------ Material supplied ------

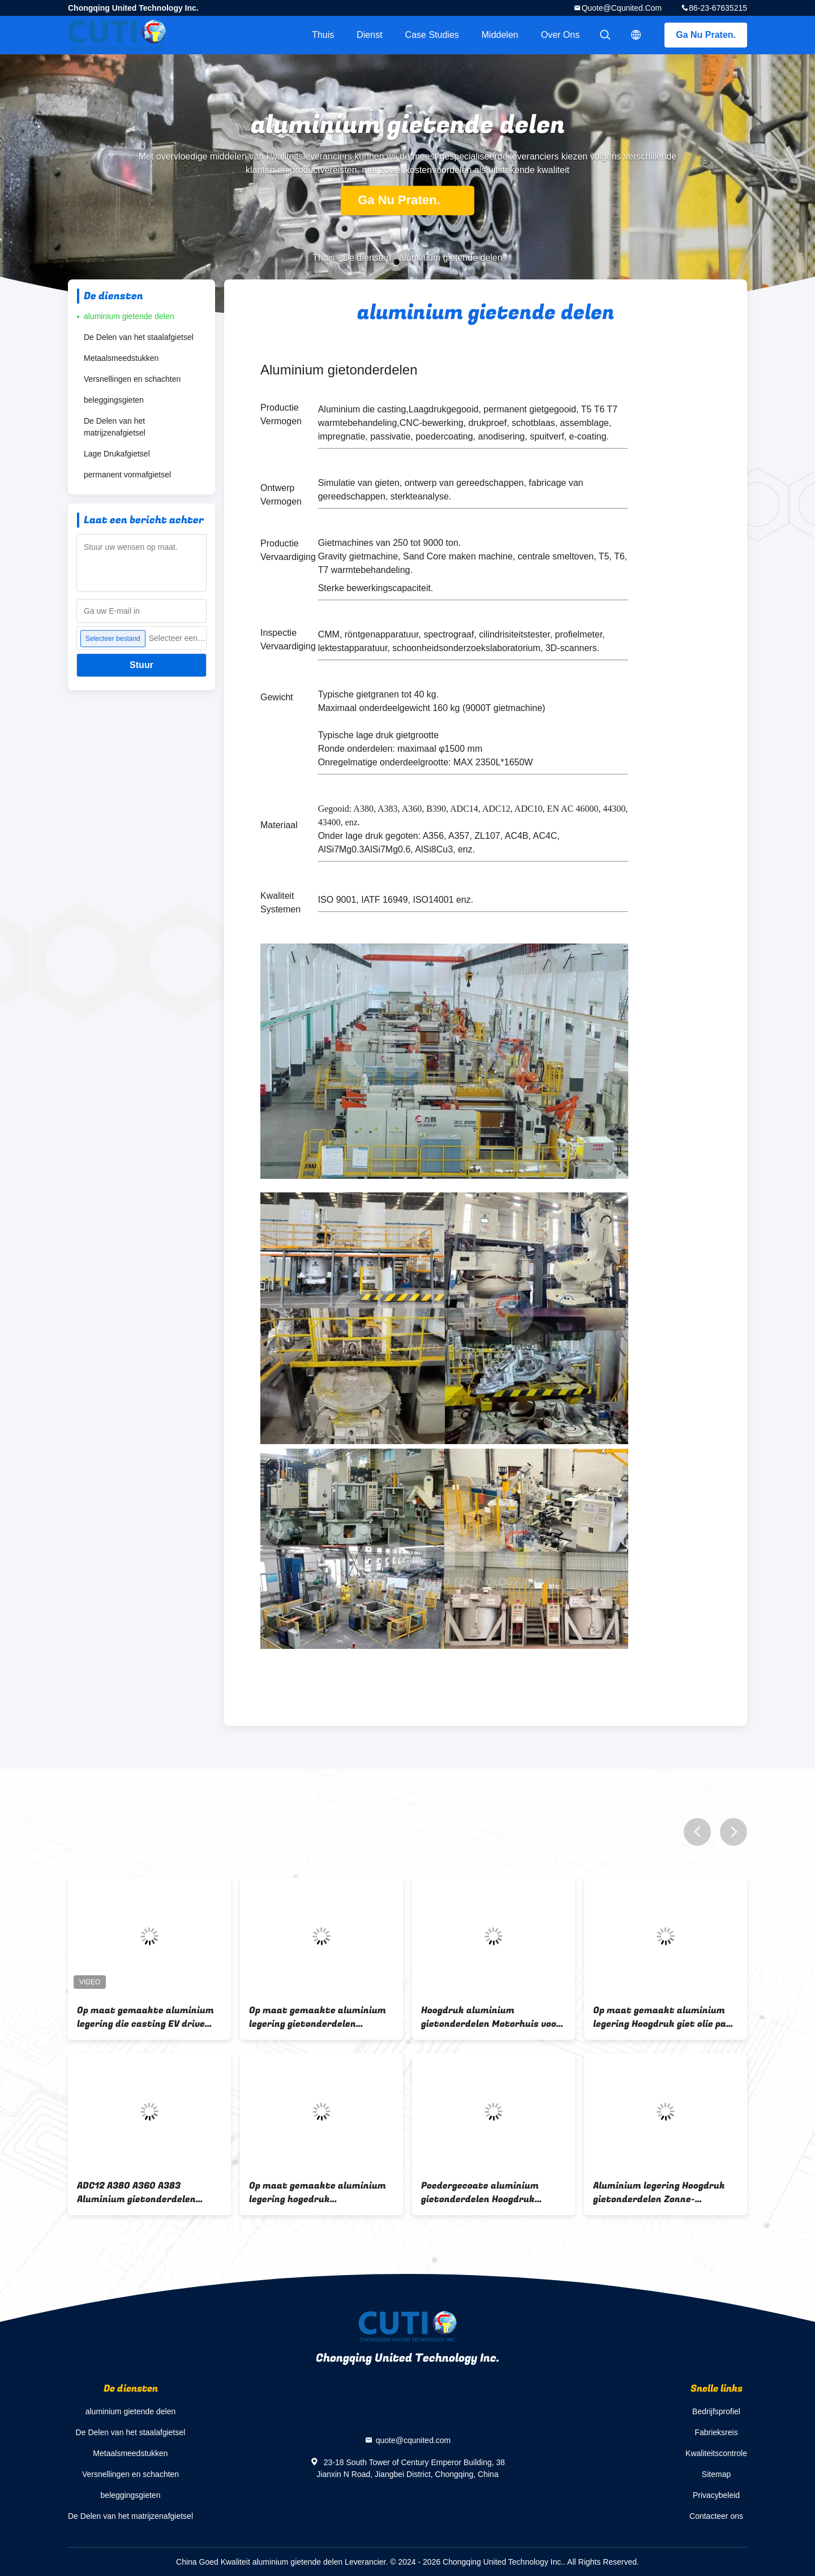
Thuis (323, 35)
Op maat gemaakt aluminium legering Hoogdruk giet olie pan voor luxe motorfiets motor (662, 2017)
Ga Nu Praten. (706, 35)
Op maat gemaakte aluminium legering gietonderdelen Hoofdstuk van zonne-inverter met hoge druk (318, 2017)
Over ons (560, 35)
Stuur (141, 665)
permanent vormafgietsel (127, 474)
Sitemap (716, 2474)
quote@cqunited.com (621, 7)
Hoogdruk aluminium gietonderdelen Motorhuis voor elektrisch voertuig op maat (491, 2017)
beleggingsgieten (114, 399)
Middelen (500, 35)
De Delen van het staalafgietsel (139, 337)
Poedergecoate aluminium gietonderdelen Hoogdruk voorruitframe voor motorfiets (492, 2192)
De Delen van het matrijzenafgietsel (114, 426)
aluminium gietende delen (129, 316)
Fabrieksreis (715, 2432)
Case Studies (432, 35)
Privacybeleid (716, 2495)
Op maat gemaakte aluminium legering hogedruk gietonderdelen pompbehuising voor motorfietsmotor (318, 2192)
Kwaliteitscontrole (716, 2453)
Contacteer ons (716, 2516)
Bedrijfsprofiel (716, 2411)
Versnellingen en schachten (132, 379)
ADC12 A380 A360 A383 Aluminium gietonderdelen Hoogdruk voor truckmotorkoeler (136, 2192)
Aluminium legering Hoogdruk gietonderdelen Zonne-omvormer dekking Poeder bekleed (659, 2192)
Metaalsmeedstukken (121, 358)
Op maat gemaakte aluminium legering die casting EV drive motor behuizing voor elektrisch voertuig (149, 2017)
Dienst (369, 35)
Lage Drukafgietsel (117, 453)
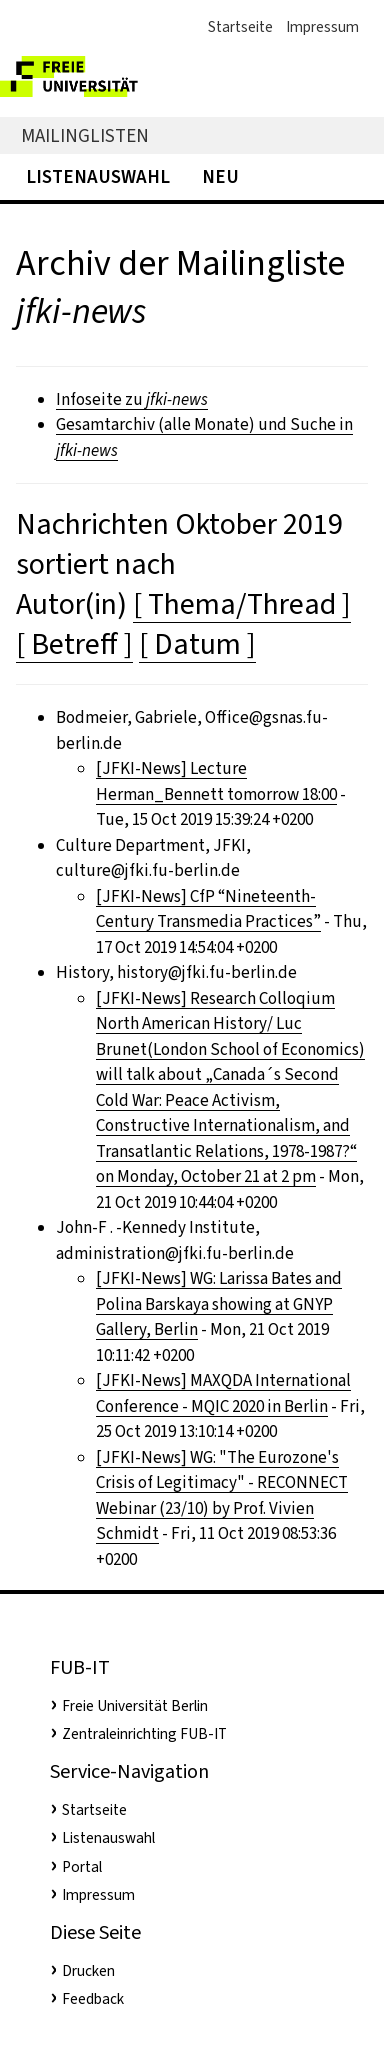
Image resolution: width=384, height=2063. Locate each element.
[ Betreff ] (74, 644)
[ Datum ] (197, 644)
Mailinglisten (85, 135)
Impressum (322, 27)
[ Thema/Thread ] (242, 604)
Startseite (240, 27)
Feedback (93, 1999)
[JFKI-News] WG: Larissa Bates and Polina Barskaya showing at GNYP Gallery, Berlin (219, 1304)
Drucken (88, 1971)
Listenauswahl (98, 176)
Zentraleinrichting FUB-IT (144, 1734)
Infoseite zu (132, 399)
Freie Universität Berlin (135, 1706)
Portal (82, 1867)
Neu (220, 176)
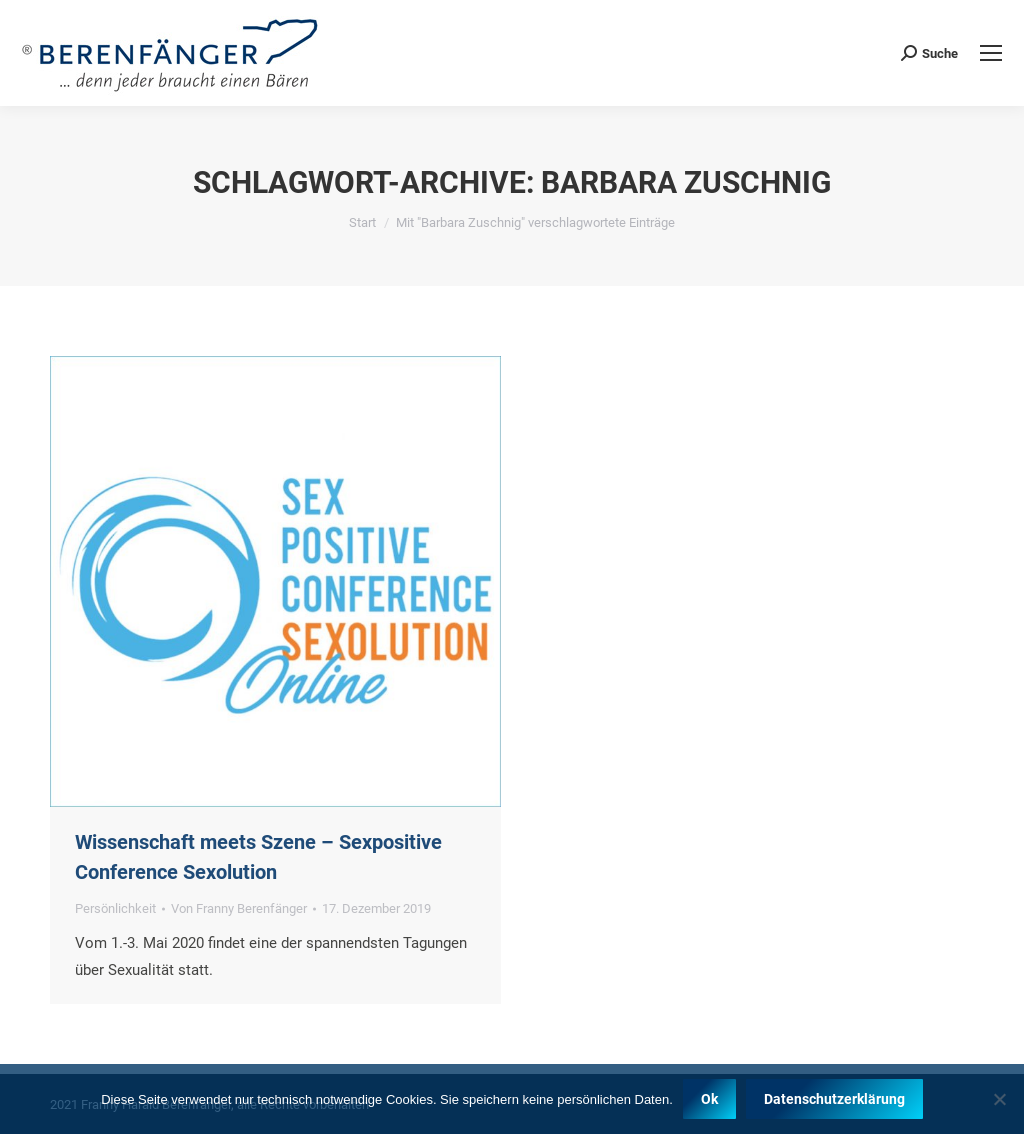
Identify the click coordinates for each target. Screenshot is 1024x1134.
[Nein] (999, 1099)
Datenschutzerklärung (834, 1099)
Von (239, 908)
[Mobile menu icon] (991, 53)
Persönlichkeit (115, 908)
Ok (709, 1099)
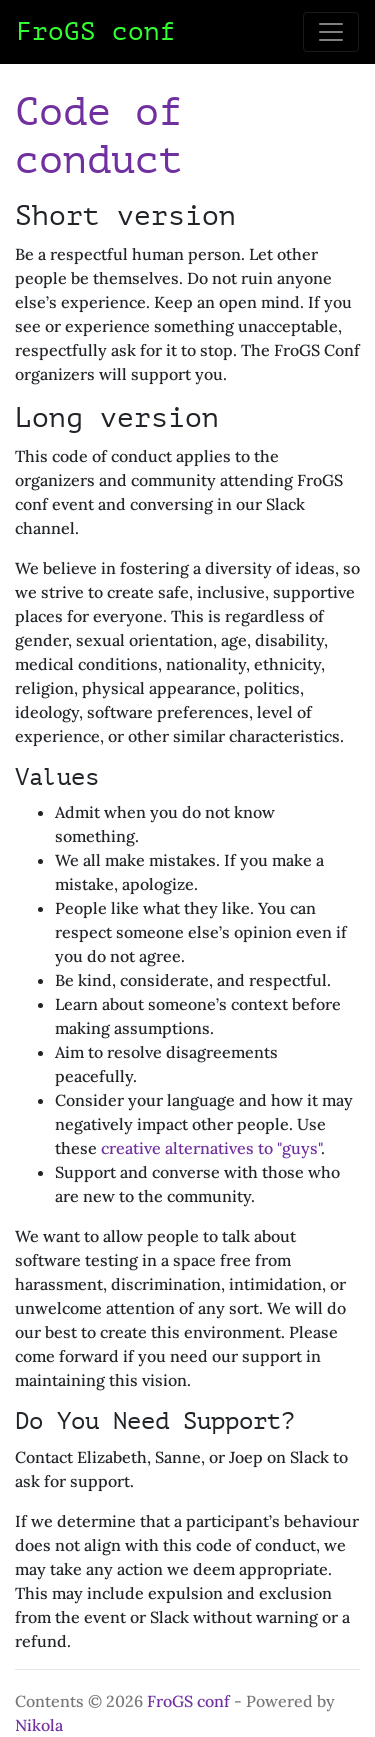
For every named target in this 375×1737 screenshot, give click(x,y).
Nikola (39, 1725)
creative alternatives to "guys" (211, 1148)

------

**Problem to work on**
Please report every line of the records above that contains the word "gietonderdelen".

**Result for this exercise**
Op maat gemaakte aluminium legering gietonderdelen Hoofdstuk van zonne-inverter met hoge druk (318, 2017)
Hoogdruk aluminium gietonderdelen Motorhuis voor elektrisch voertuig op maat (491, 2017)
Poedergecoate aluminium gietonderdelen Hoogdruk voorruitframe voor motorfiets (492, 2192)
Op maat gemaakte aluminium legering hogedruk gietonderdelen pompbehuising voor motorfietsmotor (318, 2192)
ADC12 A380 A360 A383 Aluminium gietonderdelen Hoogdruk voor truckmotorkoeler (136, 2192)
Aluminium legering Hoogdruk gietonderdelen Zonne-omvormer dekking Poeder bekleed (659, 2192)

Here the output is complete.